Griffin, 56, has been hired as the head football coach at Holy Spirit Catholic High School. He replaces Greg Kosloff, who plans to stay on as the baseball coach. Kosloff was able to keep the program going for two seasons, but the Titans went 2-18.
Griffin spent 24 years at Tuscaloosa County High School, where he was a coach, teacher and administrator. He retired as an assistant principal.
Griffin, who revived the TCHS wrestling program, coached the defensive linemen on the 1997 football team that won the AHSAA Class 6A championship.
“When I first began teaching and coaching, I taught for six years at West Blocton,” he said. “I was an assistant football coach and head wrestling coach. I started the program there. The last year that I was at West Blocton I was the head football coach, so the opportunity to teach and coach in a small school setting was very appealing.
“We need to increase participation, and the basic things are installation, getting our offense and defense in and making sure that the kids know their assignments and getting to know players and personnel. All those things are very important. Yes, I am kind of behind the eight ball in some respects because I’ve come in so late, but I’m very excited about the opportunity to come here and try to build something. I’m looking forward to having fun coaching football again.”
Griffin guided West Blocton to a 6-4 record and a Class 3A playoff appearance in 1990.
After Kosloff stepped down, assistant Ryan Hudson was named the interim head coach to lead the team through spring training. Griffin said Hudson will remain on the staff as the defensive coordinator.
Holy Spirit moves up to Class 2A and will compete in Region 4 with Pickens County, Francis Marion, Fayetteville, R.C. Hatch, Thorsby and Vincent.
“Competition is competition,” Griffin said. “That’s our goal, to make the school competitive in football, and I really believe that it’s not just possible, we’ll be able to do it. It’s something that’s very achievable.”
Griffin said he might have to use junior high players to bolster the varsity numbers.
“You would like to have a middle school program and a high school program,” he said. “The reality is that, as of right now with our numbers, there is a distinct possibility that we may have to use some kids who are junior high level. That’s not a preference, but it may be a necessity until our numbers go up and we’re able to have two distinct programs.”
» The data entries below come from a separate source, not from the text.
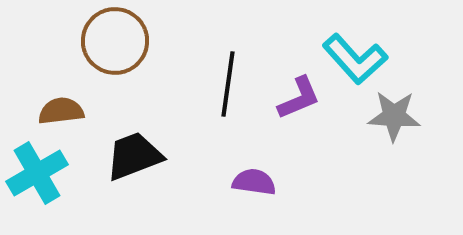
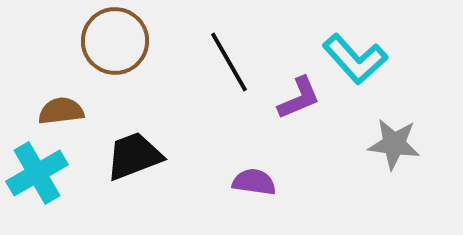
black line: moved 1 px right, 22 px up; rotated 38 degrees counterclockwise
gray star: moved 28 px down; rotated 4 degrees clockwise
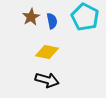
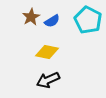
cyan pentagon: moved 3 px right, 3 px down
blue semicircle: rotated 70 degrees clockwise
black arrow: moved 1 px right; rotated 140 degrees clockwise
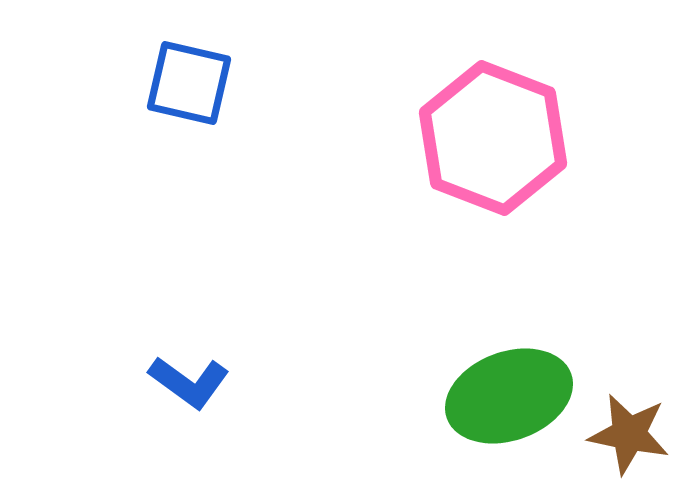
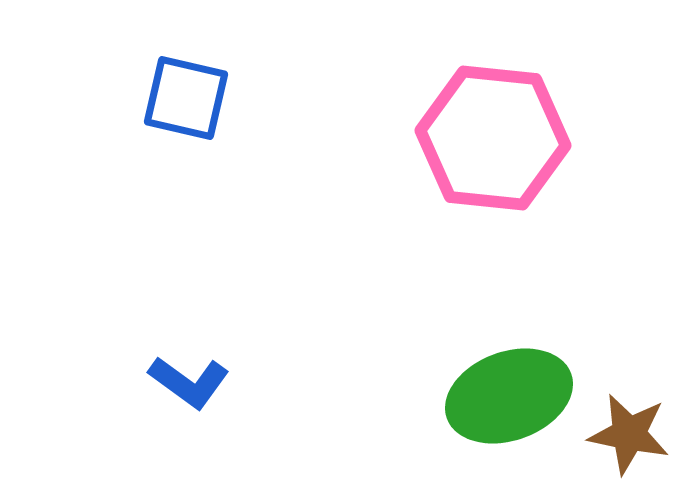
blue square: moved 3 px left, 15 px down
pink hexagon: rotated 15 degrees counterclockwise
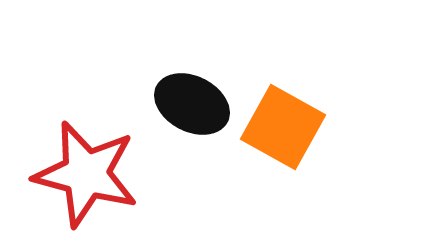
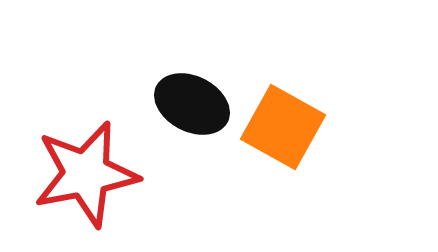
red star: rotated 26 degrees counterclockwise
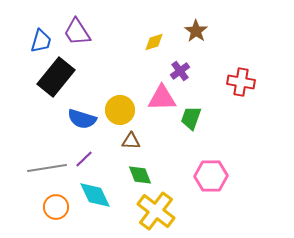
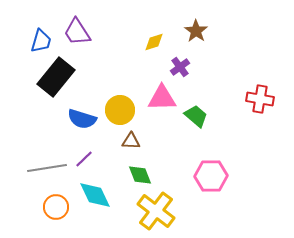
purple cross: moved 4 px up
red cross: moved 19 px right, 17 px down
green trapezoid: moved 5 px right, 2 px up; rotated 110 degrees clockwise
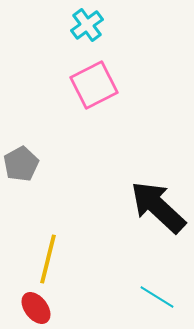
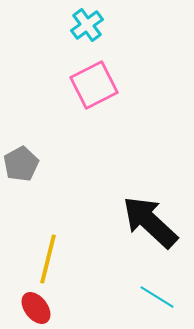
black arrow: moved 8 px left, 15 px down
Griffin said five junior high games have been scheduled “and we fully intend to participate on that level.”
Griffin has a plan for the offense, but he doesn’t want to give away any information.
“I know what we’re going to run, but I would prefer for it to be a surprise,” he said. “Obviously, early in the season we will have to be very basic, very vanilla.
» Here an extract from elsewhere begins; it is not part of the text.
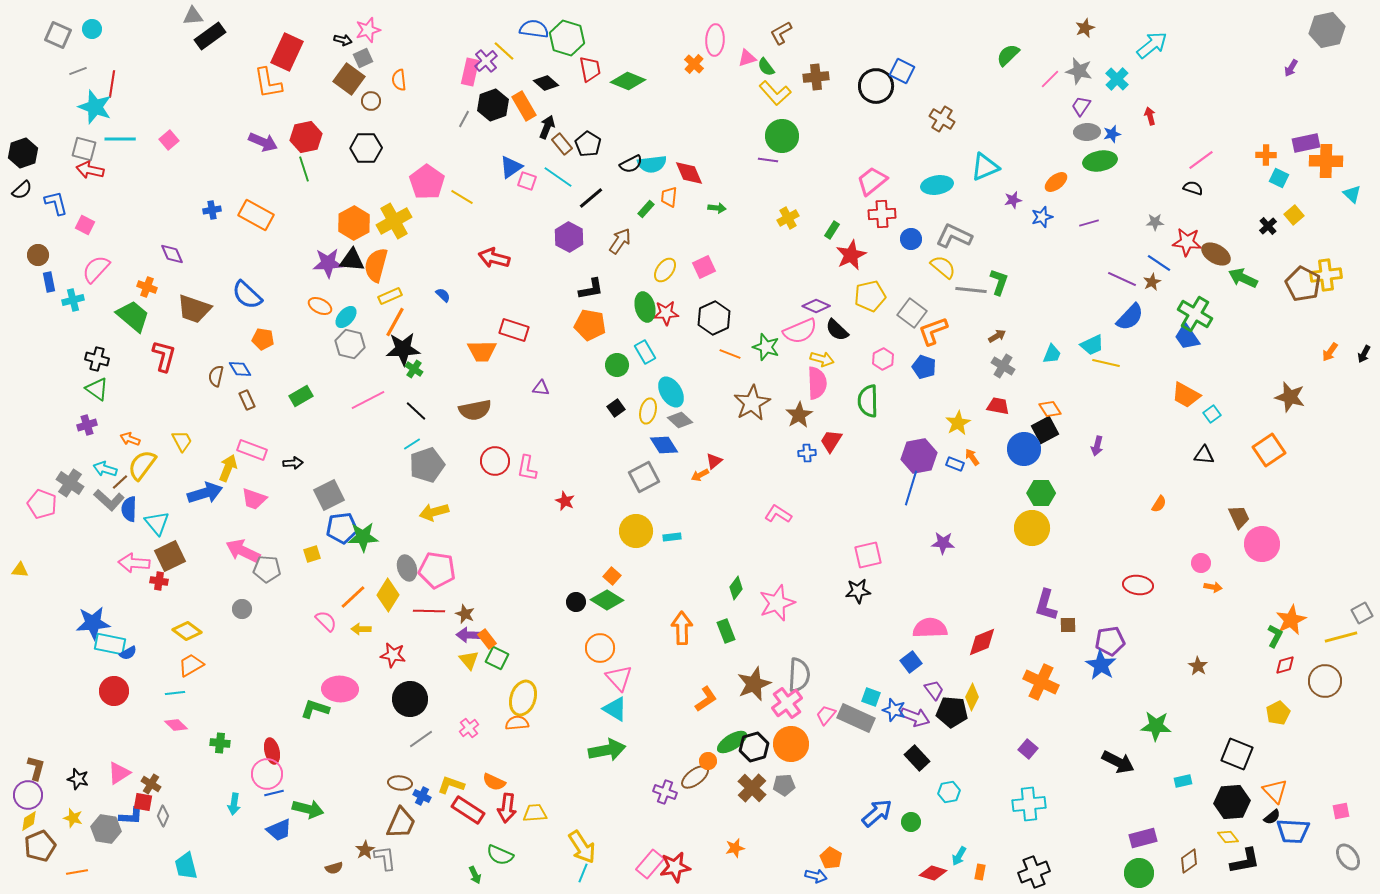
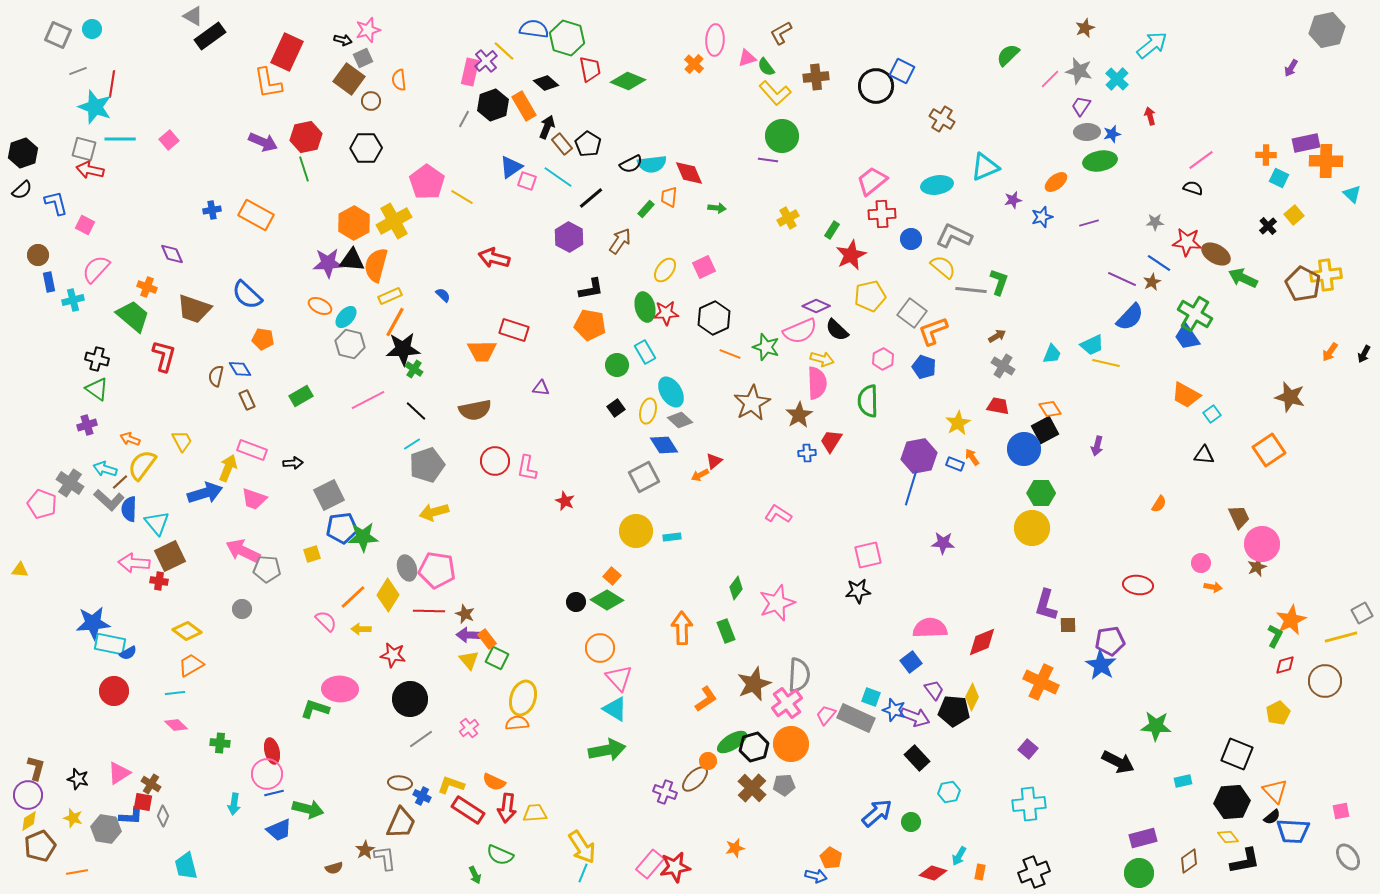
gray triangle at (193, 16): rotated 35 degrees clockwise
brown star at (1198, 666): moved 59 px right, 99 px up; rotated 18 degrees clockwise
black pentagon at (952, 712): moved 2 px right, 1 px up
brown ellipse at (695, 777): moved 2 px down; rotated 8 degrees counterclockwise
“I think every football coach would probably tell you Friday nights make everything worthwhile. There are always certain aspects of football which are drudgery, but you make up for all that on Friday night.”
Griffin, who is from Pittsburgh, Pa., played football and wrestled in high school. He enrolled at the University of Alabama in 1975. He was a walk-on in Alabama’s wrestling program and earned master’s degrees in history and English.
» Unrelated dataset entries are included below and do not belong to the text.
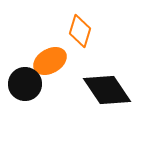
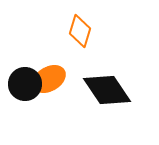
orange ellipse: moved 1 px left, 18 px down
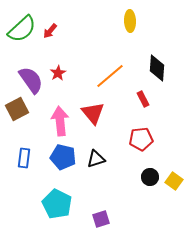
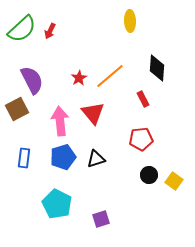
red arrow: rotated 14 degrees counterclockwise
red star: moved 21 px right, 5 px down
purple semicircle: moved 1 px right; rotated 8 degrees clockwise
blue pentagon: rotated 30 degrees counterclockwise
black circle: moved 1 px left, 2 px up
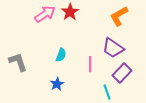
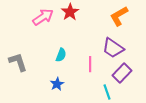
pink arrow: moved 2 px left, 3 px down
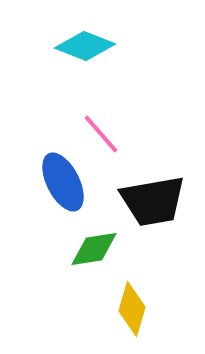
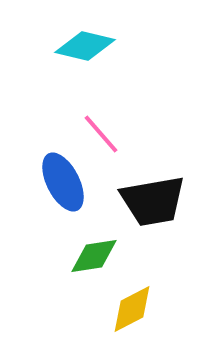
cyan diamond: rotated 8 degrees counterclockwise
green diamond: moved 7 px down
yellow diamond: rotated 46 degrees clockwise
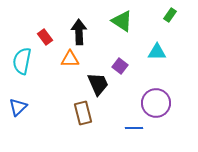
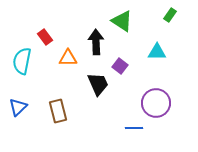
black arrow: moved 17 px right, 10 px down
orange triangle: moved 2 px left, 1 px up
brown rectangle: moved 25 px left, 2 px up
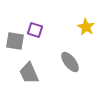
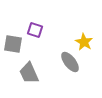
yellow star: moved 2 px left, 15 px down
gray square: moved 2 px left, 3 px down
“I basically never went home,” he said.
Scott Perry, former assistant principal at TCHS, is the new principal at Holy Spirit. Perry is a member of Holy Spirit Catholic Church.
“I felt like we needed someone who understood all the facets,” Perry said. “It’s not just X’s and O’s because there’s bookkeeping involved and there’s running a program. With him being a wrestling coach and a head (football) coach in the past, I know he’s up for the challenge.
“He and I have had lots of conversations about football and what’s required to win at a school that doesn’t have a lot of athletes. He’s got a really good plan, and I’m excited to see that plan come together on Friday nights. I know he’s going to do a good job because I know the kind of person he is.
“The main thing is, I know the kids are going to be disciplined and they’re going to work hard. He’s going to lead in the way our Catholic faith would want our leaders to lead.”